Your task:
Each line in the records that mentions the word "Torreón" needs to be listed.

BEGIN Study material

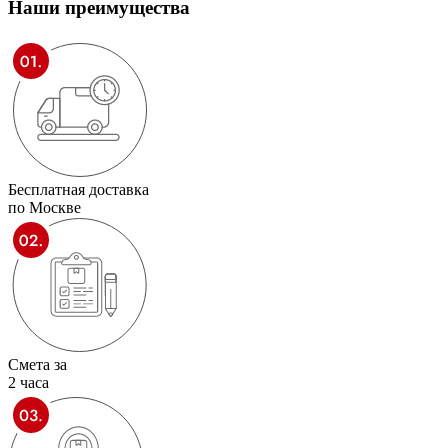
Наши
преимущества
Бесплатная доставка
по Москве
Смета за
2 часа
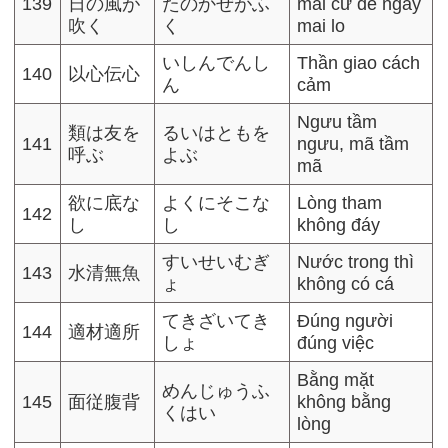
139
日の風が
たのかぜがふ
mai cứ để ngày
吹く
く
mai lo
いしんでんし
Thần giao cách
140
以心伝心
ん
cảm
Ngưu tầm
類は友を
るいはともを
141
ngưu, mã tầm
呼ぶ
よぶ
mã
欲に底な
よくにそこな
Lòng tham
142
し
し
không đáy
すいせいむぎ
Nước trong thì
143
水清無魚
ょ
không có cá
てきざいてき
Đúng người
144
適材適所
しょ
đúng việc
Bằng mặt
めんじゅうふ
145
面従腹背
không bằng
くはい
lòng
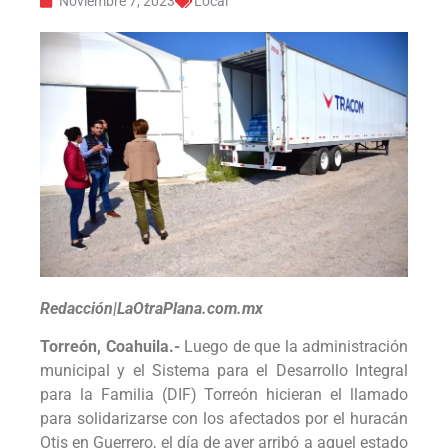
Noviembre 7, 2023
Local
Redacción|LaOtraPlana.com.mx
Torreón, Coahuila.-
Luego de que la administración
municipal y el Sistema para el Desarrollo Integral
para la Familia (DIF) Torreón hicieran el llamado
para solidarizarse con los afectados por el huracán
Otis en Guerrero, el día de ayer arribó a aquel estado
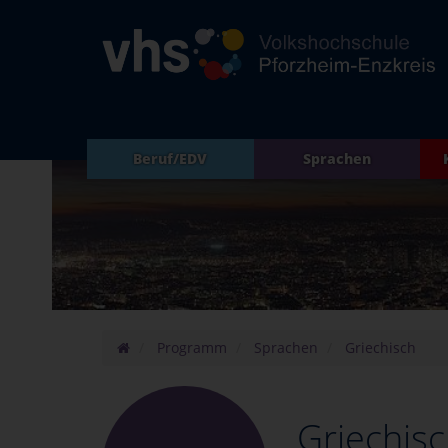
Beruf/EDV
Sprachen
Programm
Sprachen
Griechisch
Griechis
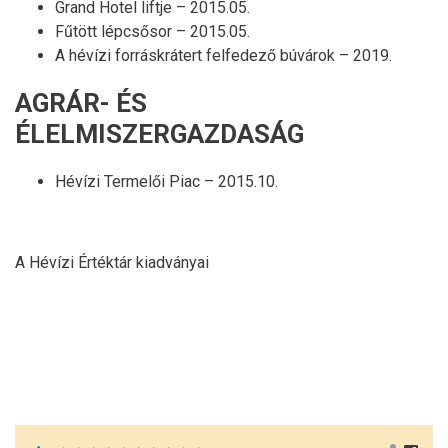
Grand Hotel liftje – 2015.05.
Fűtött lépcsősor – 2015.05.
A hévízi forráskrátert felfedező búvárok – 2019.
AGRÁR- ÉS
ÉLELMISZERGAZDASÁG
Hévízi Termelői Piac – 2015.10.
A Hévízi Értéktár kiadványai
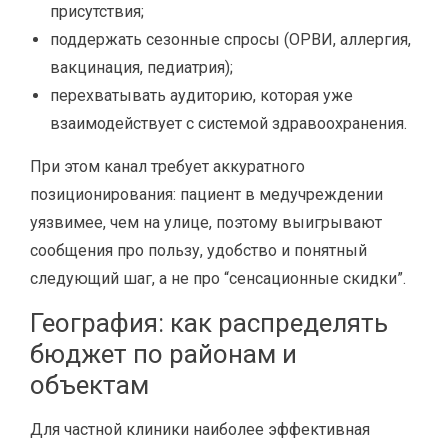
присутствия;
поддержать сезонные спросы (ОРВИ, аллергия,
вакцинация, педиатрия);
перехватывать аудиторию, которая уже
взаимодействует с системой здравоохранения.
При этом канал требует аккуратного
позиционирования: пациент в медучреждении
уязвимее, чем на улице, поэтому выигрывают
сообщения про пользу, удобство и понятный
следующий шаг, а не про “сенсационные скидки”.
География: как распределять
бюджет по районам и
объектам
Для частной клиники наиболее эффективная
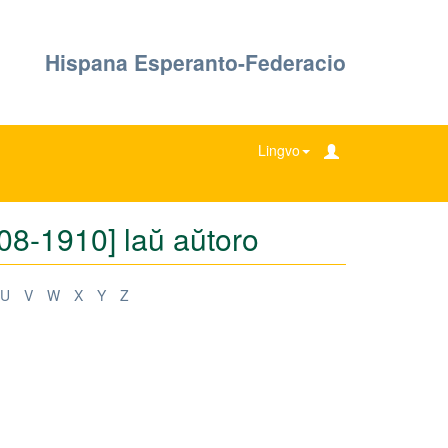
Hispana Esperanto-Federacio
Lingvo
908-1910] laŭ aŭtoro
U
V
W
X
Y
Z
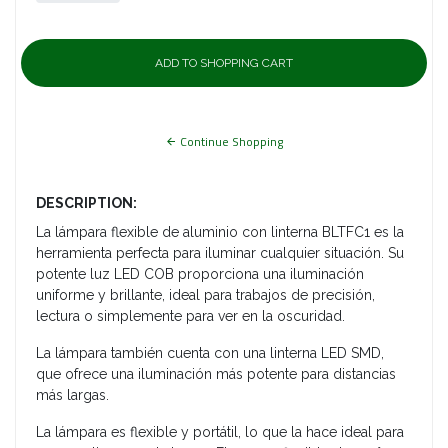
Continue Shopping
DESCRIPTION:
La lámpara flexible de aluminio con linterna BLTFC1 es la
herramienta perfecta para iluminar cualquier situación. Su
potente luz LED COB proporciona una iluminación
uniforme y brillante, ideal para trabajos de precisión,
lectura o simplemente para ver en la oscuridad.
La lámpara también cuenta con una linterna LED SMD,
que ofrece una iluminación más potente para distancias
más largas.
La lámpara es flexible y portátil, lo que la hace ideal para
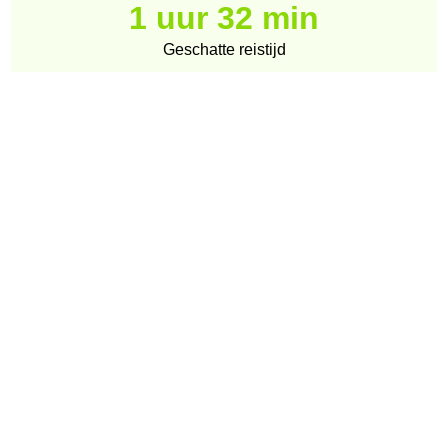
1 uur 32 min
Geschatte reistijd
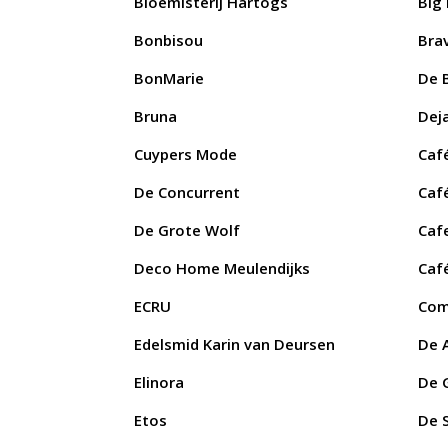
Bloemisterij Hartogs
Big
Bonbisou
Bra
BonMarie
De 
Bruna
Dej
Cuypers Mode
Caf
De Concurrent
Caf
De Grote Wolf
Caf
Deco Home Meulendijks
Caf
ECRU
Com
Edelsmid Karin van Deursen
De 
Elinora
De 
Etos
De S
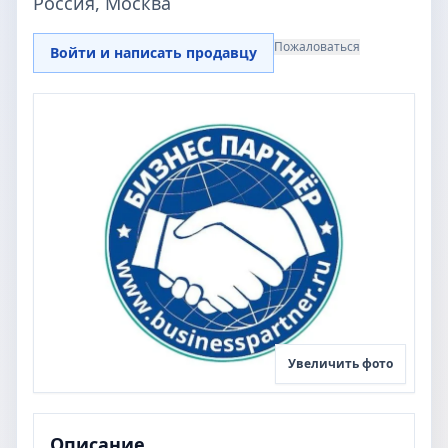
Россия, Москва
Пожаловаться
Войти и написать продавцу
Увеличить фото
Описание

END Study material

Result for this task:
Torreón, Coahuila.-
para la Familia (DIF) Torreón hicieran el llamado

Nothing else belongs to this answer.